Le programme était raisonnable. Angélique et ses compagnons avaient marché tout le jour. Même en chariot elle savait qu'on ne pourrait être à Monteloup avant une heure avancée de la nuit ; aucune route ne traversait la forêt de part en part, sinon les sentiers que les enfants avaient suivis. Il fallait prendre un chemin beaucoup plus long par les communes de Naillé et Varrout dont ils étaient fort loin.

« La forêt c'est comme la mer, songea Angélique, il faudrait s'y guider avec une pendule, ainsi que l'expliquait Josselin, sinon on marche en aveugle. »

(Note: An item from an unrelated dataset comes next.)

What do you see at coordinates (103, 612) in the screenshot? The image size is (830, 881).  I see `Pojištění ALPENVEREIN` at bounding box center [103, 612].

Un certain découragement l'accablait. Elle se voyait mal reprenant son voyage avec sous le bras une pendule aussi lourde que celle de M. Molines. D'ailleurs ses « hommes » n'étaient-ils pas sur le point de l'abandonner ? La fillette resta silencieuse, tandis que les autres mangeaient assis au pied du mur dans la tiédeur dont le crépuscule emplissait les vastes cours.

La cloche continuait de sonner. Des hirondelles poussaient des cris aigus dans le ciel rosé, et des poules caquetaient sur des tas de paille et de fumier. Le frère Anselme passa en rabattant son capuchon :

– Je m'en vais à complies. Soyez sages, ou je vous fais cuire dans ma marmite.

On voyait des silhouettes brunes glisser entre les arceaux d'un cloître. Près du porche, le vieux frère continuait de dormir. Sans doute était-il dispensé des offices... Angélique, voulant réfléchir, s'éloigna seule.

Dans l'une des cours elle aperçut un fort beau carrosse armorié reposant sur ses brancards. Des chevaux de race mangeaient leur foin à l'écurie. Ce détail l'intrigua sans qu'elle sût pourquoi. Elle marchait à petits pas dans le silence, envoûtée par le charme de cette grande demeure au milieu des arbres. Tandis que la nuit emplirait la forêt, que les loups rôderaient, l'abbaye à l'abri de ses murs épais poursuivrait sa vie close, secrète, dont la fillette ne pouvait rien imaginer. Au loin, des chants d'église montaient, lents et doux. Angélique, guidée par la musique, commença de gravir un escalier de pierre. Jamais elle n'avait entendu une harmonie si suave, car à l'église de Monteloup les cantiques brailles par le curé et le maître d'école n'avaient rien qui rappelât les phalanges célestes.